• TASK INSTRUCTIONS
Your response should consist of the entries below, written out exactly.
─── EXCERPTED RECORDS ───
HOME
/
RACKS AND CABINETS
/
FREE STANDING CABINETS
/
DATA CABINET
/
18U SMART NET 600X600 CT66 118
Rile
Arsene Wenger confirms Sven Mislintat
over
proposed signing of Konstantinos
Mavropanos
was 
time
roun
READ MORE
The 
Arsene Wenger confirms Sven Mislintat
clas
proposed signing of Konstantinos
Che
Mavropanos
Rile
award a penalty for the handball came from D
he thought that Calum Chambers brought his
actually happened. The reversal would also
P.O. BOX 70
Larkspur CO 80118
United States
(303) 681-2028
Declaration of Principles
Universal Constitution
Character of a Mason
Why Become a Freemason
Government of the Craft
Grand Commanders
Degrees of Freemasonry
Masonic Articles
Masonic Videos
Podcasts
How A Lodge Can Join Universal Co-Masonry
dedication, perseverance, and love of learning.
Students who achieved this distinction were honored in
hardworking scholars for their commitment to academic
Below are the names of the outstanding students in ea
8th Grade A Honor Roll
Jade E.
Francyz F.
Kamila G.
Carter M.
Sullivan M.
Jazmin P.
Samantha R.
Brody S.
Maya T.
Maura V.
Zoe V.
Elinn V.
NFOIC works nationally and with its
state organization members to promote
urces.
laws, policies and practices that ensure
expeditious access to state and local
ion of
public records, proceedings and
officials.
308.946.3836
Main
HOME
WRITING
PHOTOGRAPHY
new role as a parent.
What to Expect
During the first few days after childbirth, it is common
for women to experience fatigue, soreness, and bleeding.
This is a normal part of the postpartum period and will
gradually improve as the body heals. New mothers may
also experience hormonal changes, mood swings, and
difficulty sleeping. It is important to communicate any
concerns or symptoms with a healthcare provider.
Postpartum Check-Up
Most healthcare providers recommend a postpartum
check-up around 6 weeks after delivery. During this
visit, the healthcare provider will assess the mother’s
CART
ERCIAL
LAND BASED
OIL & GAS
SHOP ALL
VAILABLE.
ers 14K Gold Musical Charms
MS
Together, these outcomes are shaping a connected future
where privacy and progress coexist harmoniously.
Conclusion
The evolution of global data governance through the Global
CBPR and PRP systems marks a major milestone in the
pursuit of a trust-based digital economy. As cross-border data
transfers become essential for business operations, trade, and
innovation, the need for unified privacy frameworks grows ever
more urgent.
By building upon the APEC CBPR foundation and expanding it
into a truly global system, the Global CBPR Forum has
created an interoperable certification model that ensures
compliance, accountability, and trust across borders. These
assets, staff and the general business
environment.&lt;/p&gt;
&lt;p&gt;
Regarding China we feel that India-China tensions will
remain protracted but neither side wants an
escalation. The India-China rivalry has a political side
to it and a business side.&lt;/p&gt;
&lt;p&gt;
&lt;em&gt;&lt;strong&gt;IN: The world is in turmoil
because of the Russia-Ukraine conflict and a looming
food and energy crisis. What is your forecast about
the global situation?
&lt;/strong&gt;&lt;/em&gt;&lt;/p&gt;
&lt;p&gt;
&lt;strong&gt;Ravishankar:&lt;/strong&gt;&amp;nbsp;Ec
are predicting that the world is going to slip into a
───
• FINISHED EXERCISE
HOME
/
RACKS AND CABINETS
/
FREE STANDING CABINETS
/
DATA CABINET
/
18U SMART NET 600X600 CT66 118
Rile
Arsene Wenger confirms Sven Mislintat
over
proposed signing of Konstantinos
Mavropanos
was 
time
roun
READ MORE
The 
Arsene Wenger confirms Sven Mislintat
clas
proposed signing of Konstantinos
Che
Mavropanos
Rile
award a penalty for the handball came from D
he thought that Calum Chambers brought his
actually happened. The reversal would also
P.O. BOX 70
Larkspur CO 80118
United States
(303) 681-2028
Declaration of Principles
Universal Constitution
Character of a Mason
Why Become a Freemason
Government of the Craft
Grand Commanders
Degrees of Freemasonry
Masonic Articles
Masonic Videos
Podcasts
How A Lodge Can Join Universal Co-Masonry
dedication, perseverance, and love of learning.
Students who achieved this distinction were honored in
hardworking scholars for their commitment to academic
Below are the names of the outstanding students in ea
8th Grade A Honor Roll
Jade E.
Francyz F.
Kamila G.
Carter M.
Sullivan M.
Jazmin P.
Samantha R.
Brody S.
Maya T.
Maura V.
Zoe V.
Elinn V.
NFOIC works nationally and with its
state organization members to promote
urces.
laws, policies and practices that ensure
expeditious access to state and local
ion of
public records, proceedings and
officials.
308.946.3836
Main
HOME
WRITING
PHOTOGRAPHY
new role as a parent.
What to Expect
During the first few days after childbirth, it is common
for women to experience fatigue, soreness, and bleeding.
This is a normal part of the postpartum period and will
gradually improve as the body heals. New mothers may
also experience hormonal changes, mood swings, and
difficulty sleeping. It is important to communicate any
concerns or symptoms with a healthcare provider.
Postpartum Check-Up
Most healthcare providers recommend a postpartum
check-up around 6 weeks after delivery. During this
visit, the healthcare provider will assess the mother’s
CART
ERCIAL
LAND BASED
OIL & GAS
SHOP ALL
VAILABLE.
ers 14K Gold Musical Charms
MS
Together, these outcomes are shaping a connected future
where privacy and progress coexist harmoniously.
Conclusion
The evolution of global data governance through the Global
CBPR and PRP systems marks a major milestone in the
pursuit of a trust-based digital economy. As cross-border data
transfers become essential for business operations, trade, and
innovation, the need for unified privacy frameworks grows ever
more urgent.
By building upon the APEC CBPR foundation and expanding it
into a truly global system, the Global CBPR Forum has
created an interoperable certification model that ensures
compliance, accountability, and trust across borders. These
assets, staff and the general business
environment.&lt;/p&gt;
&lt;p&gt;
Regarding China we feel that India-China tensions will
remain protracted but neither side wants an
escalation. The India-China rivalry has a political side
to it and a business side.&lt;/p&gt;
&lt;p&gt;
&lt;em&gt;&lt;strong&gt;IN: The world is in turmoil
because of the Russia-Ukraine conflict and a looming
food and energy crisis. What is your forecast about
the global situation?
&lt;/strong&gt;&lt;/em&gt;&lt;/p&gt;
&lt;p&gt;
&lt;strong&gt;Ravishankar:&lt;/strong&gt;&amp;nbsp;Ec
are predicting that the world is going to slip into a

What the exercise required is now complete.